Il y a des albums plus "importants", plus symboliques sortis cette année. On en reparlera lors des inévitables classements qui arriveront prochainement. Mais Sex, Death & The Infinite Void est peut-être encore plus essentiel, parce que c'est une respiration, légère et grave à la fois, amusante et poignante. Un album qui donne envie de chanter fort et faux ses refrains, de danser bêtement seul dans son salon. Le sexe, la mort, le néant inifini et surtout, paradoxalement, la musique et la vie, à jamais plus fortes que tout.

 


 

Poppy - I Disagree

On le sentait pointer depuis déjà quelques années, la musique populaire dans son autophagie nostalgique était en train de lorgner sur le métal grand public des années 90. Des doses de guitares nu-metal, ainsi que des échos de l'industriel à la Marilyn Manson et à la Nine Inch Nails, étaient ajoutés peu à peu aux chansons les plus sucrées.

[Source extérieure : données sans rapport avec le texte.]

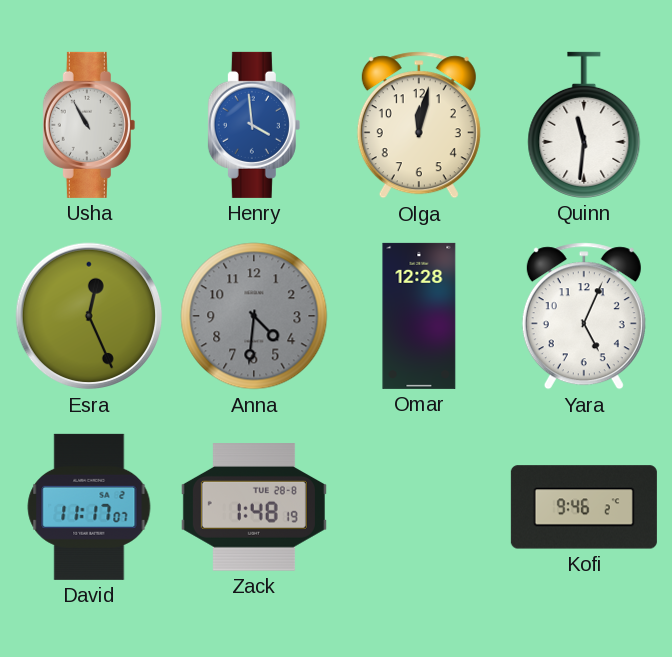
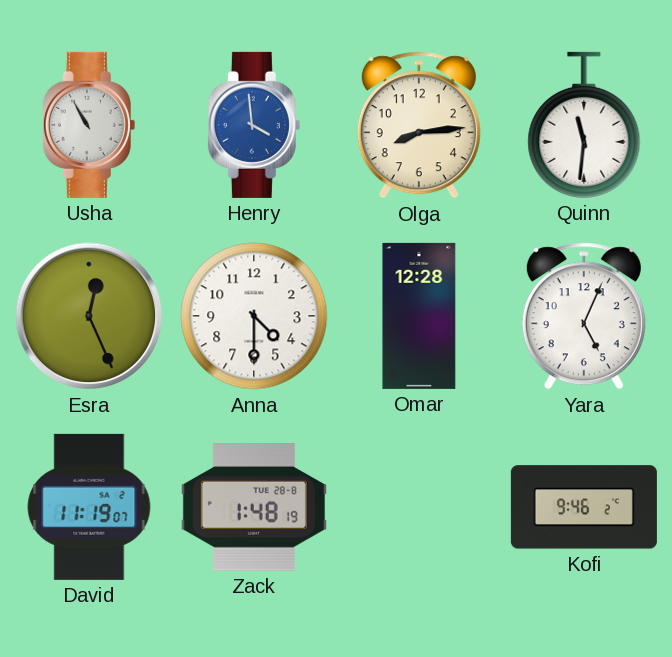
Olga: 12:02 -> 8:14
Anna: 4:31 -> 4:30
Anna dial: grey -> white
David: 11:17 -> 11:19
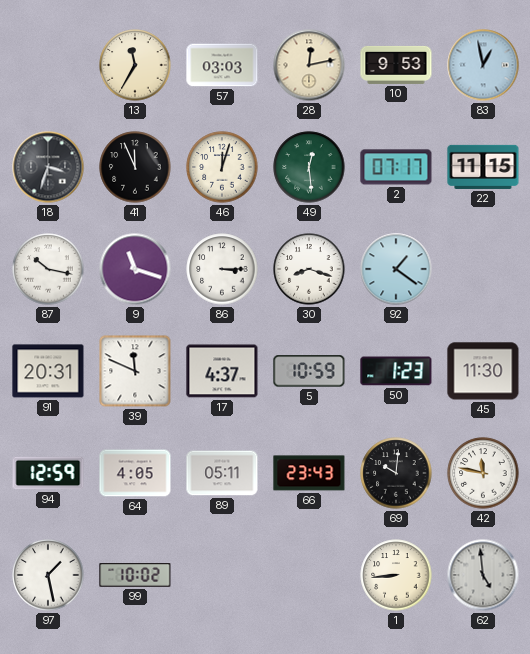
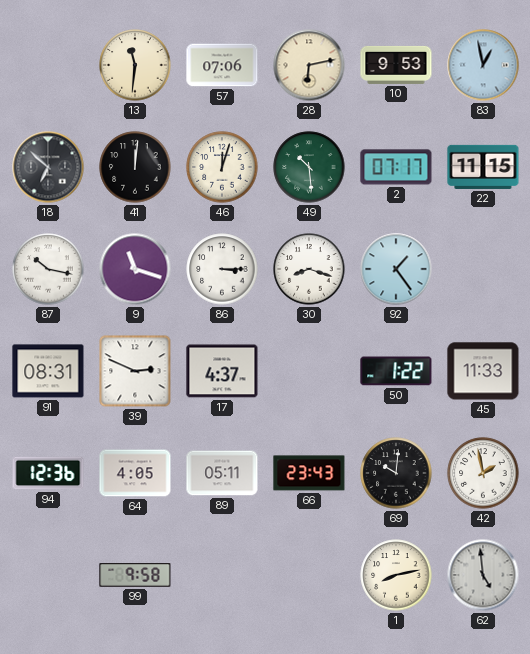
13: 11:35 -> 11:31
57: 03:03 -> 07:06
28: 12:13 -> 6:13
18: 3:33 -> 6:52
41: 11:56 -> 12:01
49: 12:29 -> 10:29
92: 1:21 -> 1:24
91: 20:31 -> 08:31
39: 11:49 -> 2:49
5: 10:59 -> none
50: 1:23 -> 1:22
45: 11:30 -> 11:33
94: 12:59 -> 12:36
42: 11:47 -> 1:58
97: 1:28 -> none
99: 10:02 -> 9:58
1: 8:44 -> 8:13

Premier album totalement réussi à tenter cette fusion pas si improbable, I Disagree pourrait rester jusqu'à la fin de l'année la plus belle définition sonore de 2020. C'est aussi léger qu'inquiétant, aussi violent que charmant. Par-delà le kitsch, au-delà du bon et du mauvais goût, on y entend, en résumé, toute l'histoire de la pop, des années 60 aux années 2020.

Pour preuve, le tout premier morceau de l'album, l'hallucinant Concrete, qui zappe à toute vitesse et dans tous les sens. Lorsque surgit le son, immédiatement identifiable, de la guitare de Brian May de Queen (ce n'est pas lui), on sait qu'on a franchit une nouvelle frontière. Ce n'est pas le "monogenre", ou alors une forme moins fade du fameux "monogenre". Le monogenre façon Poppy s'ébat sur les terres du rock et du métal.

Cela ne sera pas du goût de tout le monde, bien évidemment, et ce n'est certainement pas le but. Poppy est une étrange créature qui n'aurait pu être qu'un clone de Grimes conçu en laboratoire. Elle ne cesse d'affirmer son indépendance, son originalité, son libre arbitre.

Les refrains sont parfois aussi délirants que touchants ("Enterrez-moi dans du béton, transformez-moi en rue") ou des litanies à l'actualité étonnantes ("Don't go outside", "Quand tout brûlera, jusqu'au raz du sol, nous serons à l'abri").

C'est très bruyant, et aussi parfois très délicat, avec le potentiomètre qui passe de 1 à 10 d'une seconde à l'autre. Ce qui rend l'ensemble follement accrocheur ce sont, bien sûr, les mélodies, innombrables. Même lorsque la musique est au bord de l'insupportable (BLOODMONEY), le dosage entre mélodies et agressions est préservé.

L'album se conclut par le superbe Don't Go Outside, ballade épique, sorte d'apothéose du numéro d'équilibriste entre ridicule et émotion. La dernière partie, après un solo de guitare grandiloquent, reprend et entremêle les principales mélodies de l'album pour un résultat assez magnifique.

I Disagree est du niveau des albums pop qui définissent une année, comme ont pu l'être les dernières oeuvres de Lana Del Rey ou de Lorde, par exemple. Ne passez pas à côté. Vous n'allez pas forcément accrocher, ne m'en voulez pas, mais au moins vous ne pourrez pas dire que vous ne connaissez pas Poppy.